Data in this exercise ::
○ ○ ○ ○ ○ ○ ○
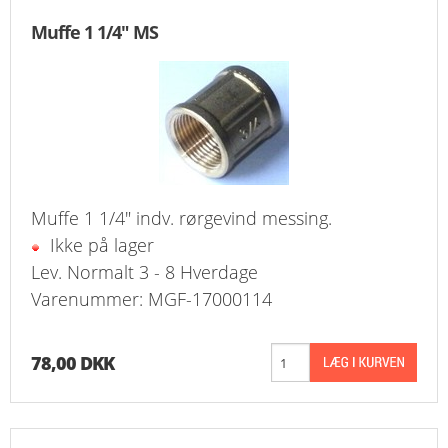
Muffe 1 1/4" MS
Muffe 1 1/4" indv. rørgevind messing.
Ikke på lager
Lev. Normalt 3 - 8 Hverdage
Varenummer: MGF-17000114
78,00 DKK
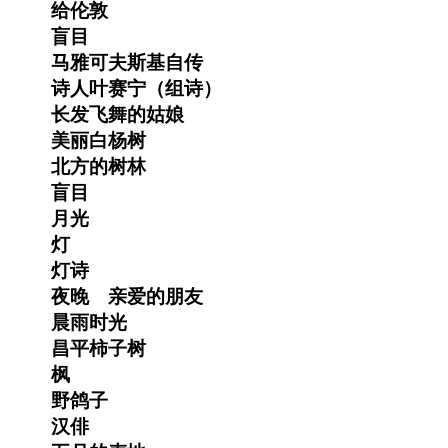
给伦敦
盲目
马雅可夫斯基自传
诗人叶赛宁（组诗）
长发飞舞的姑娘
美丽白杨树
北方的树林
盲目
月光
灯
灯诗
夜晚 亲爱的朋友
晨雨时光
昌平柿子树
枫
野鸽子
汉俳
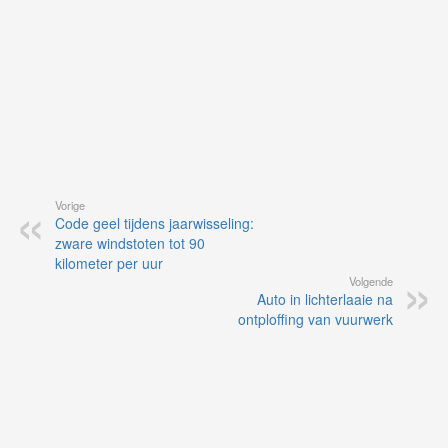
Vorige
Code geel tijdens jaarwisseling:
zware windstoten tot 90
kilometer per uur
Volgende
Auto in lichterlaaie na
ontploffing van vuurwerk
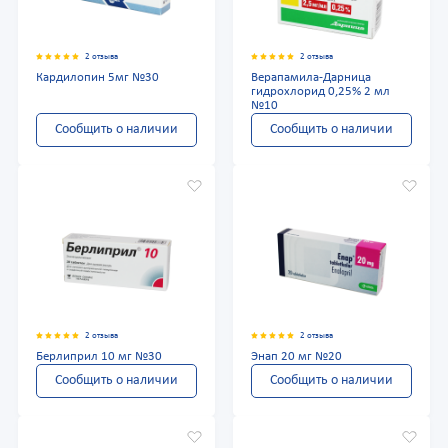
2 отзыва
2 отзыва
Кардилопин 5мг №30
Верапамила-Дарница
гидрохлорид 0,25% 2 мл
№10
Сообщить о наличии
Сообщить о наличии
2 отзыва
2 отзыва
Берлиприл 10 мг №30
Энап 20 мг №20
Сообщить о наличии
Сообщить о наличии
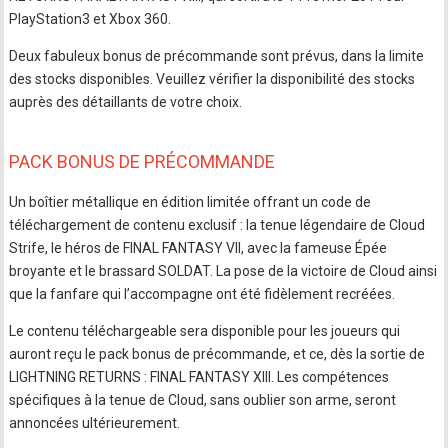
PlayStation3 et Xbox 360.
Deux fabuleux bonus de précommande sont prévus, dans la limite
des stocks disponibles. Veuillez vérifier la disponibilité des stocks
auprès des détaillants de votre choix.
PACK BONUS DE PRÉCOMMANDE
Un boîtier métallique en édition limitée offrant un code de
téléchargement de contenu exclusif : la tenue légendaire de Cloud
Strife, le héros de FINAL FANTASY VII, avec la fameuse Épée
broyante et le brassard SOLDAT. La pose de la victoire de Cloud ainsi
que la fanfare qui l’accompagne ont été fidèlement recréées.
Le contenu téléchargeable sera disponible pour les joueurs qui
auront reçu le pack bonus de précommande, et ce, dès la sortie de
LIGHTNING RETURNS : FINAL FANTASY XIII. Les compétences
spécifiques à la tenue de Cloud, sans oublier son arme, seront
annoncées ultérieurement.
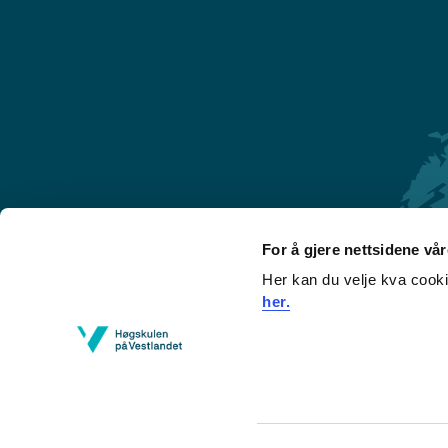
For å gjere nettsidene vå
Her kan du velje kva cook
Førde
her.
Sogndal
Bergen
Stord
Haugesund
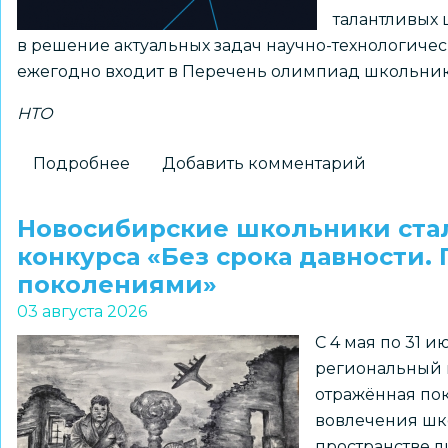
талантливых 
в решение актуальных задач научно-технологиче
ежегодно входит в Перечень олимпиад школьник
НТО
Подробнее
о
Добавить комментарий
Принимаются
заявки
Новосибирские школьники ста
на
конкурса «Без срока давности.
получение
поколениями»
статуса
03 августа 2026
«Площадка
С 4 мая по 31 
НТО»
региональный к
2026–
отражённая пок
2027
вовлечения шк
учебного
пространстве л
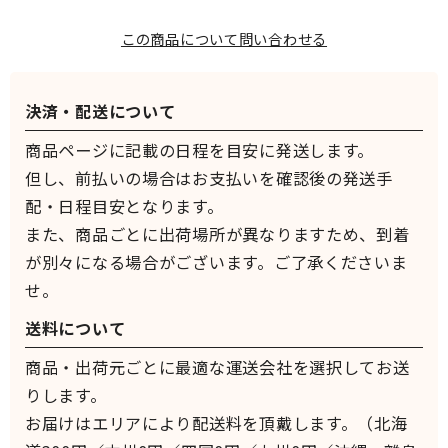
この商品について問い合わせる
決済・配送について
商品ページに記載の日程を目安に発送します。
但し、前払いの場合はお支払いを確認後の発送手
配・日程目安となります。
また、商品ごとに出荷場所が異なりますため、到着
が別々になる場合がございます。ご了承くださいま
せ。
送料について
商品・出荷元ごとに最適な運送会社を選択してお送
りします。
お届けはエリアにより配送料を頂戴します。（北海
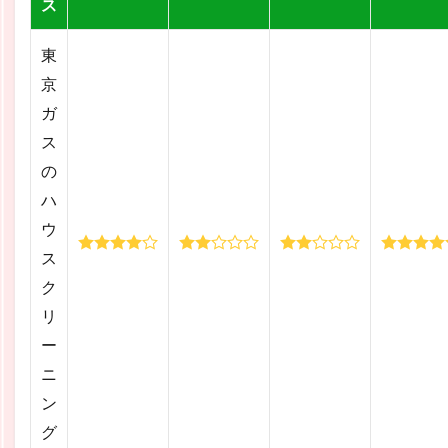
ス
東
京
ガ
ス
の
ハ
ウ
ス
ク
リ
ー
ニ
ン
グ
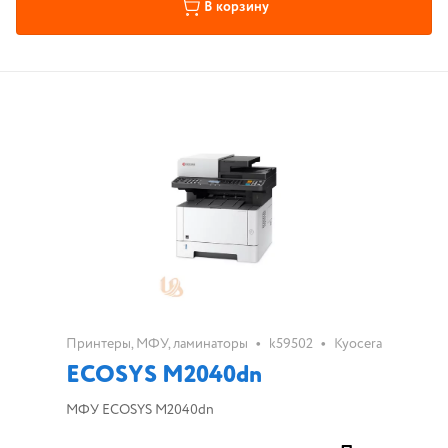
В корзину
•
•
Принтеры, МФУ, ламинаторы
k59502
Kyocera
ECOSYS M2040dn
МФУ ECOSYS M2040dn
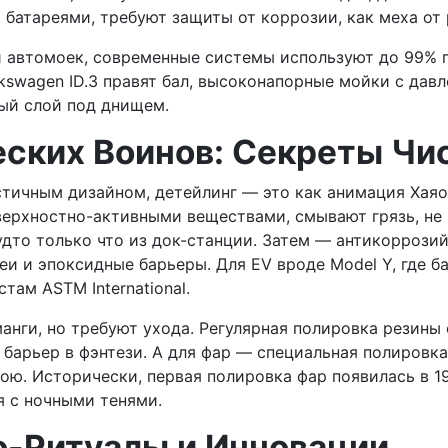
 батареями, требуют защиты от коррозии, как меха от 
 автомоек, современные системы используют до 99% п
kswagen ID.3 правят бал, высоконапорные мойки с давл
ный слой под днищем.
еских Воинов: Секреты Чи
истичным дизайном, детейлинг — это как анимация Хая
верхностно-активными веществами, смывают грязь, не 
удто только что из док-станции. Затем — антикоррозий
и и эпоксидные барьеры. Для EV вроде Model Y, где б
ам ASTM International.
 манги, но требуют ухода. Регулярная полировка рези
барьер в фэнтези. А для фар — специальная полировка
бою. Исторически, первая полировка фар появилась в 1
ся с ночными тенями.
о-Ритуалы и Инновации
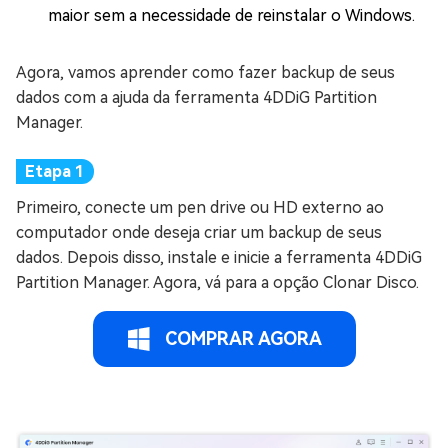
maior sem a necessidade de reinstalar o Windows.
Agora, vamos aprender como fazer backup de seus
dados com a ajuda da ferramenta 4DDiG Partition
Manager.
Primeiro, conecte um pen drive ou HD externo ao
computador onde deseja criar um backup de seus
dados. Depois disso, instale e inicie a ferramenta 4DDiG
Partition Manager. Agora, vá para a opção Clonar Disco.
COMPRAR AGORA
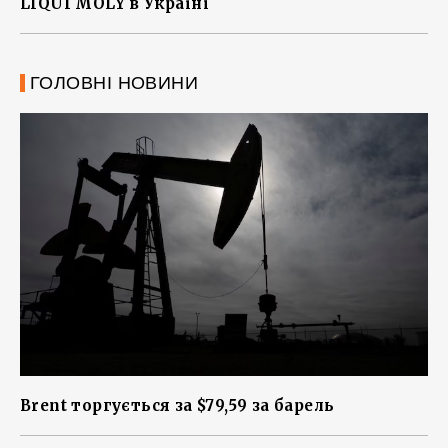
LIQUI MOLY в Україні
ГОЛОВНІ НОВИНИ
Brent торгується за $79,59 за барель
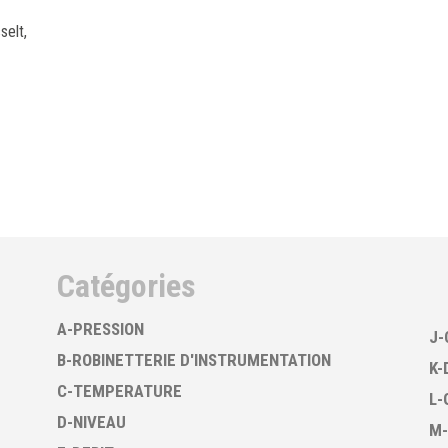
selt,
Catégories
A-PRESSION
J-
B-ROBINETTERIE D'INSTRUMENTATION
K-
C-TEMPERATURE
L-
D-NIVEAU
M-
○ ○ ○ ○ ○ ○ ○
Drop the images and copy all the data exactly.

Output ::
Muffe 1 1/4" MS
Muffe 1 1/4" indv. rørgevind messing.
Ikke på lager
Lev. Normalt 3 - 8 Hverdage
Varenummer: MGF-17000114
78,00 DKK
给伦敦
盲目
马雅可夫斯基自传
诗人叶赛宁（组诗）
长发飞舞的姑娘
美丽白杨树
北方的树林
盲目
月光
灯
灯诗
夜晚 亲爱的朋友
晨雨时光
昌平柿子树
枫
野鸽子
汉俳
Vorige
Code geel tijdens jaarwisseling:
zware windstoten tot 90
kilometer per uur
Volgende
Auto in lichterlaaie na
ontploffing van vuurwerk
2 отзыва
2 отзыва
Кардилопин 5мг №30
Верапамила-Дарница
гидрохлорид 0,25% 2 мл
№10
Сообщить о наличии
Сообщить о наличии
2 отзыва
2 отзыва
Берлиприл 10 мг №30
Энап 20 мг №20
Сообщить о наличии
Сообщить о наличии
PlayStation3 et Xbox 360.
Deux fabuleux bonus de précommande sont prévus, dans la limite
des stocks disponibles. Veuillez vérifier la disponibilité des stocks
auprès des détaillants de votre choix.
PACK BONUS DE PRÉCOMMANDE
Un boîtier métallique en édition limitée offrant un code de
téléchargement de contenu exclusif : la tenue légendaire de Cloud
Strife, le héros de FINAL FANTASY VII, avec la fameuse Épée
broyante et le brassard SOLDAT. La pose de la victoire de Cloud ainsi
que la fanfare qui l’accompagne ont été fidèlement recréées.
Le contenu téléchargeable sera disponible pour les joueurs qui
auront reçu le pack bonus de précommande, et ce, dès la sortie de
LIGHTNING RETURNS : FINAL FANTASY XIII. Les compétences
spécifiques à la tenue de Cloud, sans oublier son arme, seront
annoncées ultérieurement.
For å gjere nettsidene vå
Her kan du velje kva cook
Førde
her.
Sogndal
Bergen
Stord
Haugesund
талантливых 
в решение актуальных задач научно-технологиче
ежегодно входит в Перечень олимпиад школьник
НТО
Подробнее
о
Добавить комментарий
Принимаются
заявки
Новосибирские школьники ста
на
конкурса «Без срока давности.
получение
поколениями»
статуса
03 августа 2026
«Площадка
С 4 мая по 31 
НТО»
региональный к
2026–
отражённая пок
2027
вовлечения шк
учебного
пространстве л
この商品について問い合わせる
決済・配送について
商品ページに記載の日程を目安に発送します。
但し、前払いの場合はお支払いを確認後の発送手
配・日程目安となります。
また、商品ごとに出荷場所が異なりますため、到着
が別々になる場合がございます。ご了承くださいま
せ。
送料について
商品・出荷元ごとに最適な運送会社を選択してお送
りします。
お届けはエリアにより配送料を頂戴します。（北海
ス
東
京
ガ
ス
の
ハ
ウ
ス
ク
リ
ー
ニ
ン
グ
В корзину
•
•
Принтеры, МФУ, ламинаторы
k59502
Kyocera
ECOSYS M2040dn
МФУ ECOSYS M2040dn
 батареями, требуют защиты от коррозии, как меха от 
 автомоек, современные системы используют до 99% п
kswagen ID.3 правят бал, высоконапорные мойки с давл
ный слой под днищем.
еских Воинов: Секреты Чи
истичным дизайном, детейлинг — это как анимация Хая
верхностно-активными веществами, смывают грязь, не 
удто только что из док-станции. Затем — антикоррозий
и и эпоксидные барьеры. Для EV вроде Model Y, где б
ам ASTM International.
 манги, но требуют ухода. Регулярная полировка рези
барьер в фэнтези. А для фар — специальная полировка
бою. Исторически, первая полировка фар появилась в 1
ся с ночными тенями.
о-Ритуалы и Инновации
maior sem a necessidade de reinstalar o Windows.
Agora, vamos aprender como fazer backup de seus
dados com a ajuda da ferramenta 4DDiG Partition
Manager.
Primeiro, conecte um pen drive ou HD externo ao
computador onde deseja criar um backup de seus
dados. Depois disso, instale e inicie a ferramenta 4DDiG
Partition Manager. Agora, vá para a opção Clonar Disco.
COMPRAR AGORA
LIQUI MOLY в Україні
ГОЛОВНІ НОВИНИ
Brent торгується за $79,59 за барель
selt,
Catégories
A-PRESSION
J-
B-ROBINETTERIE D'INSTRUMENTATION
K-
C-TEMPERATURE
L-
D-NIVEAU
M-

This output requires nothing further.